Bob Wright; I am in New Hampshire but was born and raised in Chattanooga. I went to Navy A school at NATTC Millington and met my wife in Memphis. She was from Dyersburg and was in college there. Fact of the matter is that we will be back in D-Burg in mid-July for her 46th High School reunion. I have many good friends in Tennessee and we plan to retire back south once we get "old". (We aren't yet) One of the forums I am hooked up with, "Smith Shooters Forum" is based in Knoxville. I had seen some of your posts on here and like the way you think. It shouldn't have surprised me that you were from the true God's Country.


----------



## teknoid

aryfrosty said:


> Bob Wright; I am in New Hampshire but was born and raised in Chattanooga. I went to Navy A school at NATTC Millington and met my wife in Memphis. She was from Dyersburg and was in college there. Fact of the matter is that we will be back in D-Burg in mid-July for her 46th High School reunion. I have many good friends in Tennessee and we plan to retire back south once we get "old". (We aren't yet) One of the forums I am hooked up with, "Smith Shooters Forum" is based in Knoxville. I had seen some of your posts on here and like the way you think. It shouldn't have surprised me that you were from the true God's Country.

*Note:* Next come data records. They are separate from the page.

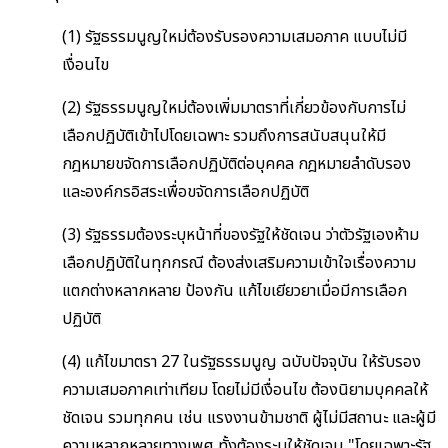
(1) รัฐธรรมนูญใหม่ต้องรับรองความเสมอภาค แบบไม่มี
เงื่อนไข
(2) รัฐธรรมนูญใหม่ต้องเพิ่มมาตราที่เกี่ยวข้องกับการไม่
เลือกปฏิบัติเข้าไปโดยเฉพาะ รวมถึงการสนับสนุนให้มี
กฎหมายขจัดการเลือกปฏิบัติต่อบุคคล กฎหมายลำดับรอง
และองค์กรอิสระเพื่อขจัดการเลือกปฏิบัติ
(3) รัฐธรรมต้องระบุหน้าที่ของรัฐให้ชัดเจน ว่าตัวรัฐเองห้าม
เลือกปฏิบัติในทุกกรณี ต้องส่งเสริมความเข้าใจเรื่องความ
แตกต่างหลากหลาย ป้องกัน แก้ไขเยียวยาเมื่อมีการเลือก
ปฏิบัติ
(4) แก้ไขมาตรา 27 ในรัฐธรรมนูญ ฉบับปัจจุบัน ให้รับรอง
ความเสมอภาคเท่าเทียม โดยไม่มีเงื่อนไข ต้องนิยามบุคคลให้
ชัดเจน รวมทุกคน เช่น แรงงานข้ามชาติ ผู้ไม่มีสถานะ และผู้มี
ความหลากหลายทางเพศ ทั้งต้องระบุให้ชัดเจน "โดยเฉพาะรัฐ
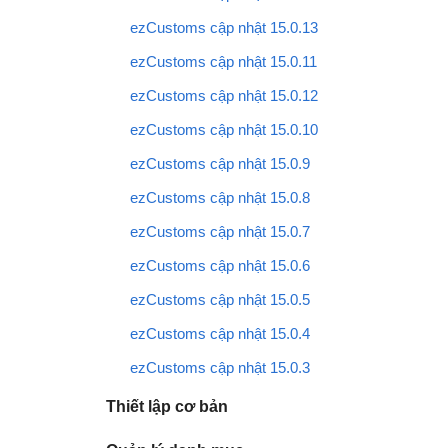
ezCustoms cập nhật 15.0.13
ezCustoms cập nhật 15.0.11
ezCustoms cập nhật 15.0.12
ezCustoms cập nhật 15.0.10
ezCustoms cập nhật 15.0.9
ezCustoms cập nhật 15.0.8
ezCustoms cập nhật 15.0.7
ezCustoms cập nhật 15.0.6
ezCustoms cập nhật 15.0.5
ezCustoms cập nhật 15.0.4
ezCustoms cập nhật 15.0.3
Thiết lập cơ bản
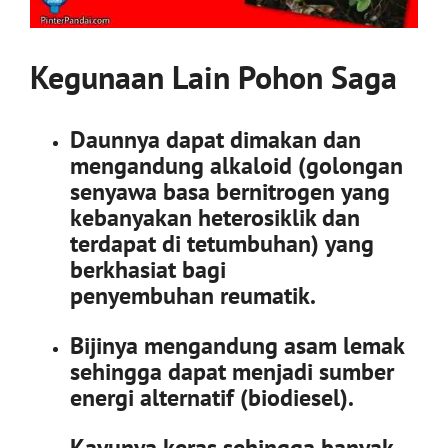
Kegunaan Lain Pohon Saga
Daunnya dapat dimakan dan
mengandung
alkaloid (golongan
senyawa basa bernitrogen yang
kebanyakan heterosiklik dan
terdapat di tetumbuhan)
yang
berkhasiat bagi
penyembuhan
reumatik.
Bijinya mengandung asam lemak
sehingga dapat menjadi sumber
energi alternatif (biodiesel).
Kayunya
keras sehingga banyak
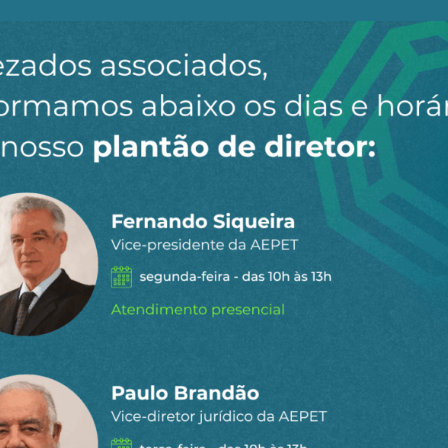
para receber os principais
o site.
Ao clicar em “Cadastrar” você aceita receber nossos e-mails e con
n
ail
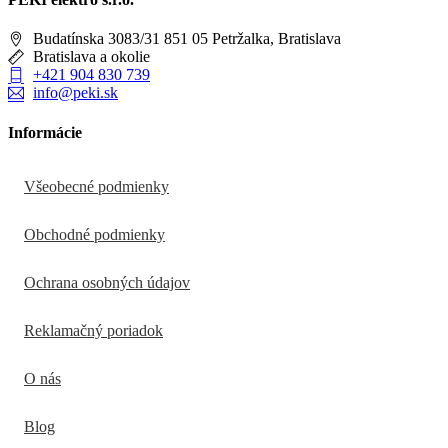
Budatínska 3083/31 851 05 Petržalka, Bratislava
Bratislava a okolie
+421 904 830 739
info@peki.sk
Informácie
Všeobecné podmienky
Obchodné podmienky
Ochrana osobných údajov
Reklamačný poriadok
O nás
Blog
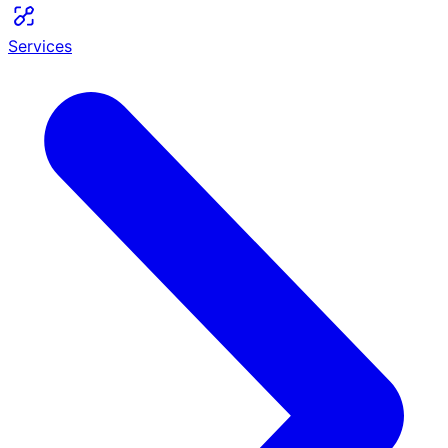
Services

I'm a bit north of the line and over the mountain (KY), but lived there for a while. That was when I also attended "A School" in Millington ('79). I don't think it's there anymore. Beautiful country on both sides of the tunnel.


----------



## Alaskan_Viking

js said:


> to late... Tenn. now resides in the south... :mrgreen:


What about Alaska; you're not gonna leave us with these damn Yankees are you?:smt022


----------



## Yaderp

Land of the Free and Home of the Brave.


----------



## Yaderp

Yaderp said:


> Land of the Free and Home of the Brave.


Except, of course, for our governor who vetoed a pro 2nd Amendment bill this week which he had guaranteed in writing to the NRA he would back. Based on his promise (now broken) the governor garnered the endorsement of the NRA in his last campaign.


----------